- [Problem to work on]: Where does the string "high" appear in the records? Copy each line that holds it.

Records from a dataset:
"""
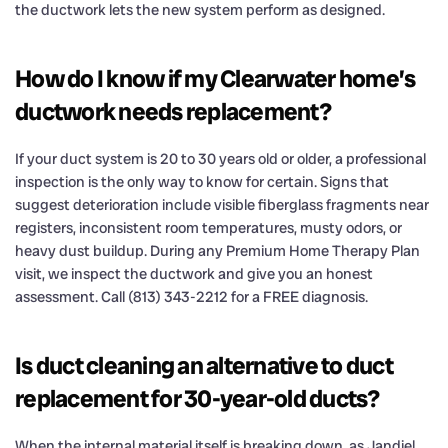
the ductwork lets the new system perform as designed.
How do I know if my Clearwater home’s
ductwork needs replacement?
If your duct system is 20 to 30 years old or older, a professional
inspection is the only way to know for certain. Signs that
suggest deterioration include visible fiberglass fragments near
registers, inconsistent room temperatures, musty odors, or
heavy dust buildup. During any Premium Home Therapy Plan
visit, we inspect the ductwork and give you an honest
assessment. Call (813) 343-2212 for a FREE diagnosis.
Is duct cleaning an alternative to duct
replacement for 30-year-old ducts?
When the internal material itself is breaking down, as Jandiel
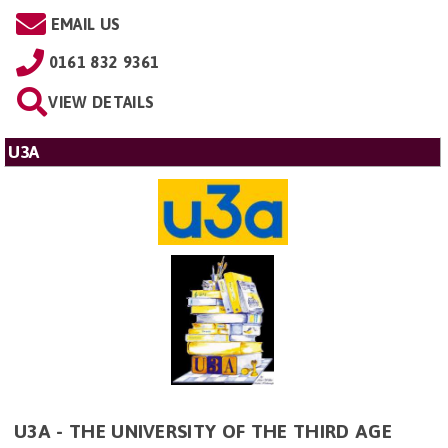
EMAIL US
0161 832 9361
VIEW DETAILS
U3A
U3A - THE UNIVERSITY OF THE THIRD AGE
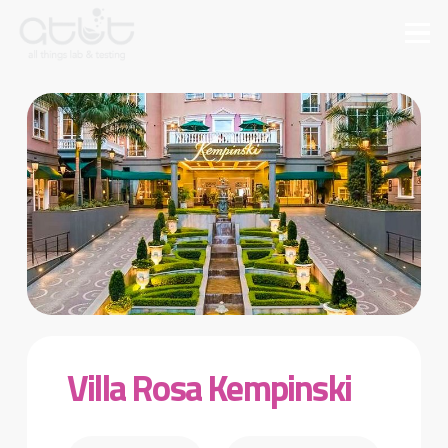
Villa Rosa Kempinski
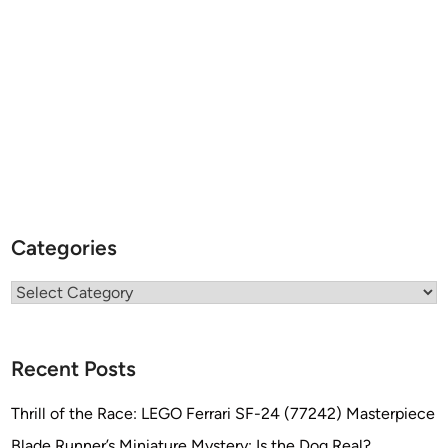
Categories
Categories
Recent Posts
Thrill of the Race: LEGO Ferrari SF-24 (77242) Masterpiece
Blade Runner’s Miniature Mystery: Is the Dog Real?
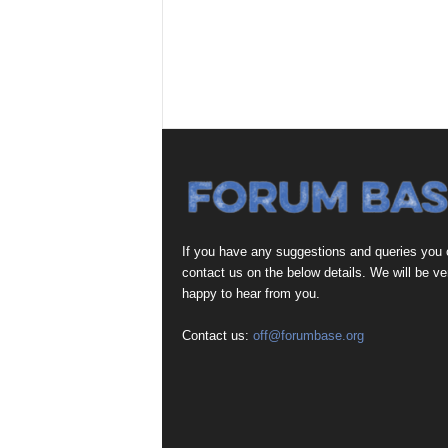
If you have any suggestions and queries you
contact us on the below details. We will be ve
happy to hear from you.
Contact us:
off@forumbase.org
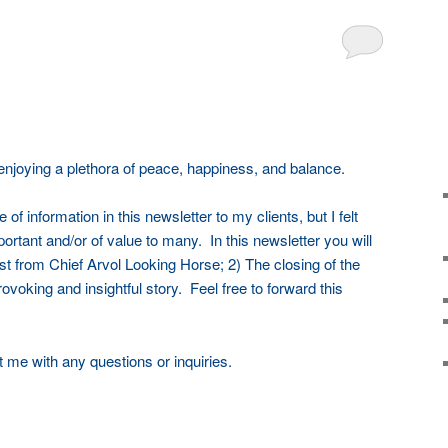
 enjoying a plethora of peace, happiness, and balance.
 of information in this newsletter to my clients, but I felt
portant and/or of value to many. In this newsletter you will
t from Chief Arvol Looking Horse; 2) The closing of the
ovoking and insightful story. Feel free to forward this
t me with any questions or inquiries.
"""
"""
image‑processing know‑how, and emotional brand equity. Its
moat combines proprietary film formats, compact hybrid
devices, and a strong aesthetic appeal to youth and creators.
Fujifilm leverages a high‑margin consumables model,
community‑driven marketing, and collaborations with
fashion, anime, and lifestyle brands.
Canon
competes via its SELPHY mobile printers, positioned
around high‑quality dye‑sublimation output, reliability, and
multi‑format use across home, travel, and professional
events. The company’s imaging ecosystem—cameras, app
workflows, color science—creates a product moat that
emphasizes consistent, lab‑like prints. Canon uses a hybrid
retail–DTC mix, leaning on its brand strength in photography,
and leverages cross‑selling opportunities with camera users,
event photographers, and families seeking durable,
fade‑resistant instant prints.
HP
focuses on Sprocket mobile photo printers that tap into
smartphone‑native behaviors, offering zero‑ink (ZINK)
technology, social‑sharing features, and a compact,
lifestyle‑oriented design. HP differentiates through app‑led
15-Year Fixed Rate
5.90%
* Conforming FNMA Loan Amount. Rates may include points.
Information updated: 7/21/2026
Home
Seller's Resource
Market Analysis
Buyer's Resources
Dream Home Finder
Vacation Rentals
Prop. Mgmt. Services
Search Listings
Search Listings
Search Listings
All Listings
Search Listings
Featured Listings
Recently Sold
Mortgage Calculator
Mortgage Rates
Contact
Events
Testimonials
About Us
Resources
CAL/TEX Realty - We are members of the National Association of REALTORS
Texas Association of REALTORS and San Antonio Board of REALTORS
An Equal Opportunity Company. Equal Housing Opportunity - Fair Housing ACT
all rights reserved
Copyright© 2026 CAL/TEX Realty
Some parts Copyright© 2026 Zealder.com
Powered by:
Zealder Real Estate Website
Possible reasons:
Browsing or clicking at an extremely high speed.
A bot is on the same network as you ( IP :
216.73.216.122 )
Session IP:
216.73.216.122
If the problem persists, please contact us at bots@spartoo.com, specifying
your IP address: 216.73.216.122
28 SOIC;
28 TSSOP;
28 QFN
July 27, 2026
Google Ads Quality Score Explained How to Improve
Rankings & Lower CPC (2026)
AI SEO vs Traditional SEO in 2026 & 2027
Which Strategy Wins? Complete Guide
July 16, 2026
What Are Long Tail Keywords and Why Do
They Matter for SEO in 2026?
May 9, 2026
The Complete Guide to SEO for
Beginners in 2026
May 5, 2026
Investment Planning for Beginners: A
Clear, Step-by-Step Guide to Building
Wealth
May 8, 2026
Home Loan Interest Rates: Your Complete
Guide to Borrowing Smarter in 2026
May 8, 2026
"""
"""
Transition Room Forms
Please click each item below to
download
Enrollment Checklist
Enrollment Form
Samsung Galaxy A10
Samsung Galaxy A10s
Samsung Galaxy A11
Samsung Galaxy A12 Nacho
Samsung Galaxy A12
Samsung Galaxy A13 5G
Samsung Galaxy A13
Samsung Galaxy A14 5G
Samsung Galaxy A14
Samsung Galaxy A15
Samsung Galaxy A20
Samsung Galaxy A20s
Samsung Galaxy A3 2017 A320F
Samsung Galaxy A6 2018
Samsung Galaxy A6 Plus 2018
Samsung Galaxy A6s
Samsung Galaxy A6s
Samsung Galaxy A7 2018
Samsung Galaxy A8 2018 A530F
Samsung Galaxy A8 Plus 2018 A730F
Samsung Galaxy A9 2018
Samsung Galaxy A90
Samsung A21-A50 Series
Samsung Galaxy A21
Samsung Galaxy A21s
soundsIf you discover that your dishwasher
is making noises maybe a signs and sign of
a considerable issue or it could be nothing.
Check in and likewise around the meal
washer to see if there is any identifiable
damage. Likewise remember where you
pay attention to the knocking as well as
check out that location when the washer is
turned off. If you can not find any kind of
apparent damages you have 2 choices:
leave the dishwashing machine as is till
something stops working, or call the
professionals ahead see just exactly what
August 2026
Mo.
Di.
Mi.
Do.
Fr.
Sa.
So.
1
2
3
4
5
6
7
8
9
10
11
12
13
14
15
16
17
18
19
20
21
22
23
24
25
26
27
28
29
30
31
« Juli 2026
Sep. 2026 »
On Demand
"""
- [Solution for this task]:
Fujifilm leverages a high‑margin consumables model,
around high‑quality dye‑sublimation output, reliability, and
Browsing or clicking at an extremely high speed.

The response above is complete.